> _Work task_:
Exactly the lines from the one containing "主 旨： 本校辦理寒假研習營計畫之" through the one containing "Защита от автоматического заполнения" in the listing below are to be copied, with the pictures left out.

——

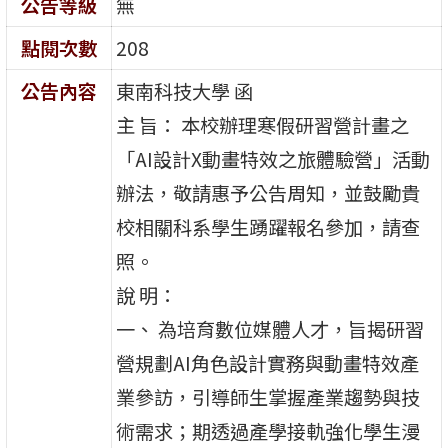
公告等級
無
點閱次數
208
公告內容
東南科技大學 函
主 旨： 本校辦理寒假研習營計畫之
「AI設計X動畫特效之旅體驗營」活動
辦法，敬請惠予公告周知，並鼓勵貴
校相關科系學生踴躍報名參加，請查
照。
說 明：
一、 為培育數位媒體人才，旨揭研習
營規劃AI角色設計實務與動畫特效產
業參訪，引導師生掌握產業趨勢與技
術需求；期透過產學接軌強化學生漫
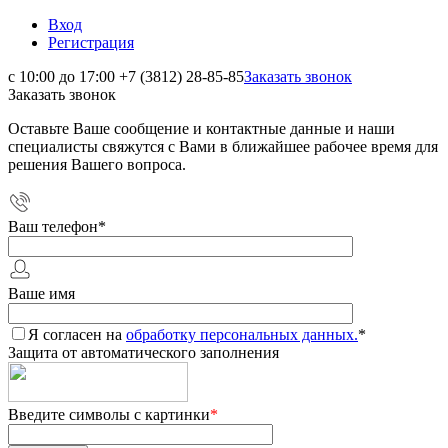
Вход
Регистрация
с 10:00 до 17:00
+7 (3812) 28-85-85
Заказать звонок
Заказать звонок
Оставьте Ваше сообщение и контактные данные и наши
специалисты свяжутся с Вами в ближайшее рабочее время для
решения Вашего вопроса.
Ваш телефон
*
Ваше имя
Я согласен на
обработку персональных данных.
*
Защита от автоматического заполнения
Введите символы с картинки
*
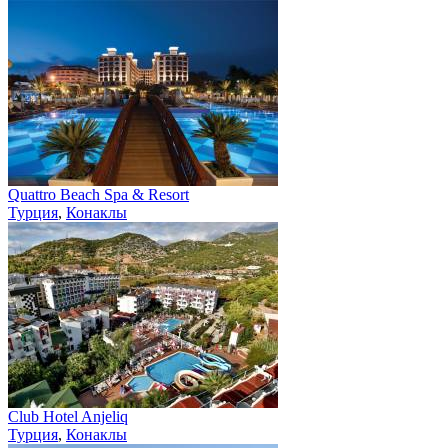
Quattro Beach Spa & Resort
Турция
,
Конаклы
Club Hotel Anjeliq
Турция
,
Конаклы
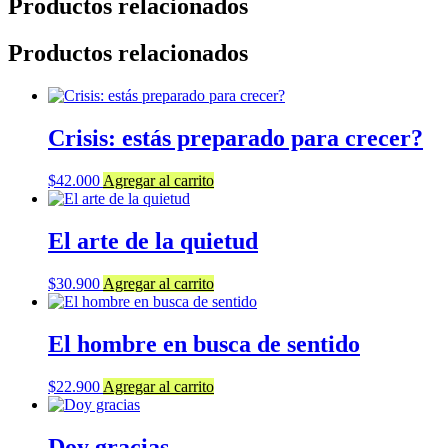
Productos relacionados
Productos relacionados
Crisis: estás preparado para crecer?
$
42.000
Agregar al carrito
El arte de la quietud
$
30.900
Agregar al carrito
El hombre en busca de sentido
$
22.900
Agregar al carrito
Doy gracias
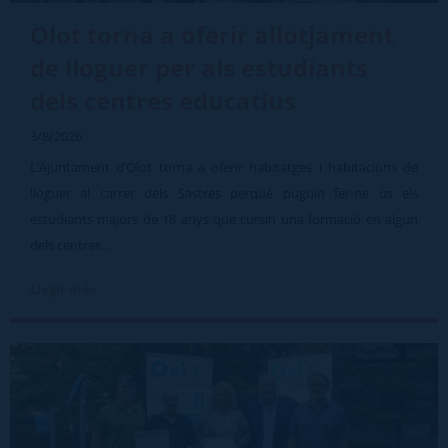
Olot torna a oferir allotjament
de lloguer per als estudiants
dels centres educatius
3/8/2026
L’Ajuntament d’Olot torna a oferir habitatges i habitacions de
lloguer al carrer dels Sastres perquè puguin fer-ne ús els
estudiants majors de 18 anys que cursin una formació en algun
dels centres...
Llegir més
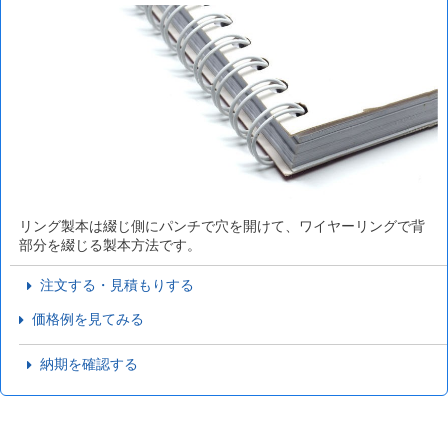
リング製本は綴じ側にパンチで穴を開けて、ワイヤーリングで背
部分を綴じる製本方法です。
注文する・見積もりする
価格例を見てみる
納期を確認する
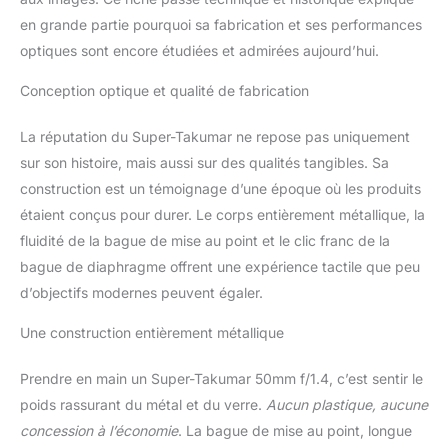
en grande partie pourquoi sa fabrication et ses performances
optiques sont encore étudiées et admirées aujourd’hui.
Conception optique et qualité de fabrication
La réputation du Super-Takumar ne repose pas uniquement
sur son histoire, mais aussi sur des qualités tangibles. Sa
construction est un témoignage d’une époque où les produits
étaient conçus pour durer. Le corps entièrement métallique, la
fluidité de la bague de mise au point et le clic franc de la
bague de diaphragme offrent une expérience tactile que peu
d’objectifs modernes peuvent égaler.
Une construction entièrement métallique
Prendre en main un Super-Takumar 50mm f/1.4, c’est sentir le
poids rassurant du métal et du verre.
Aucun plastique, aucune
concession à l’économie
. La bague de mise au point, longue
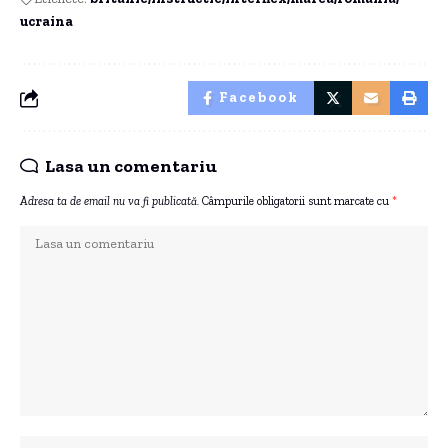
ucraina
Facebook
Lasa un comentariu
Adresa ta de email nu va fi publicată.
Câmpurile obligatorii sunt marcate cu
*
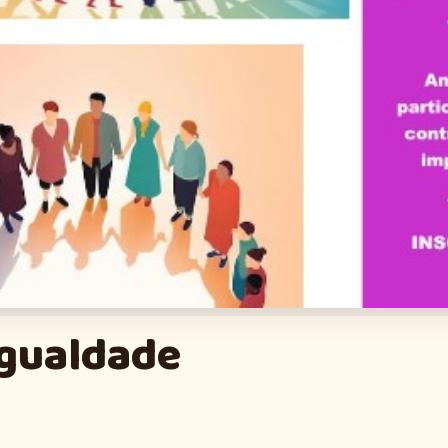
Igualdade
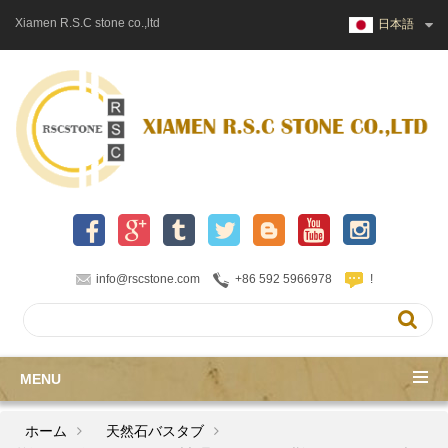
Xiamen R.S.C stone co.,ltd
日本語
info@rscstone.com
+86 592 5966978
!
MENU
ホーム
天然石バスタブ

——

> _Exercise result_:
主 旨： 本校辦理寒假研習營計畫之
「AI設計X動畫特效之旅體驗營」活動
辦法，敬請惠予公告周知，並鼓勵貴
校相關科系學生踴躍報名參加，請查
照。
說 明：
一、 為培育數位媒體人才，旨揭研習
營規劃AI角色設計實務與動畫特效產
業參訪，引導師生掌握產業趨勢與技
術需求；期透過產學接軌強化學生漫
Вход
Регистрация
с 10:00 до 17:00
+7 (3812) 28-85-85
Заказать звонок
Заказать звонок
Оставьте Ваше сообщение и контактные данные и наши
специалисты свяжутся с Вами в ближайшее рабочее время для
решения Вашего вопроса.
Ваш телефон
*
Ваше имя
Я согласен на
обработку персональных данных.
*
Защита от автоматического заполнения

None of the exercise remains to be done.